§ What you are asked to do
Go through the data below line by line and count those containing the word "Jager". Reply with the count only.

§ Data for the task
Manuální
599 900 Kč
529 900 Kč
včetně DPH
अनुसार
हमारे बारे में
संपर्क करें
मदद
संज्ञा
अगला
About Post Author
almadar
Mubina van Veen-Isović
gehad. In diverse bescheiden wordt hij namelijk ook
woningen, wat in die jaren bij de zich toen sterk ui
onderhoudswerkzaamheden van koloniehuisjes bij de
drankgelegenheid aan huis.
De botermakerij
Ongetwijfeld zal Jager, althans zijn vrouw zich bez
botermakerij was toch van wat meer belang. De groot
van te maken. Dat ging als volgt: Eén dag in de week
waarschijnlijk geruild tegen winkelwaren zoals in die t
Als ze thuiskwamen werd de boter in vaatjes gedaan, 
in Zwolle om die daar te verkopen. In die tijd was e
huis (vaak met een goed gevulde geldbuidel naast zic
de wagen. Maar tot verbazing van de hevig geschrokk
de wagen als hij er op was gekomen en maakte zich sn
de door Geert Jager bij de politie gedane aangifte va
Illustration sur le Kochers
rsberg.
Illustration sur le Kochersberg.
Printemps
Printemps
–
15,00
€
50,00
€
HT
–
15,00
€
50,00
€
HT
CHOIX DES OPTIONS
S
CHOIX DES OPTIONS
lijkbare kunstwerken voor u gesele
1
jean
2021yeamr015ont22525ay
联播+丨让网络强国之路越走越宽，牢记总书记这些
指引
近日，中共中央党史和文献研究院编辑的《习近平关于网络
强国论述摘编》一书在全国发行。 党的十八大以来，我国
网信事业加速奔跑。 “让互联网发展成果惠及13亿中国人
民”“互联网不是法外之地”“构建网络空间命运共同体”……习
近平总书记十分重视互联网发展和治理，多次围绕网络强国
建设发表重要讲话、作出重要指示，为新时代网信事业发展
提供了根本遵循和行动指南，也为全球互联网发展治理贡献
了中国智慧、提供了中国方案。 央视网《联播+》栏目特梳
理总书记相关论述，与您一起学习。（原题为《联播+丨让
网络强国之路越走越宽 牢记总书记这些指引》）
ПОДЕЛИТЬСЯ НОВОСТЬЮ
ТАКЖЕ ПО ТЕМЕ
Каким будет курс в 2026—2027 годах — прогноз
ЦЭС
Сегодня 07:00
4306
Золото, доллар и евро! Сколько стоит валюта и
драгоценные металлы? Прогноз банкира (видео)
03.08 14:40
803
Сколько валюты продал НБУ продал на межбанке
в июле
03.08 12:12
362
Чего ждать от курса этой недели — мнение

§ Task output
2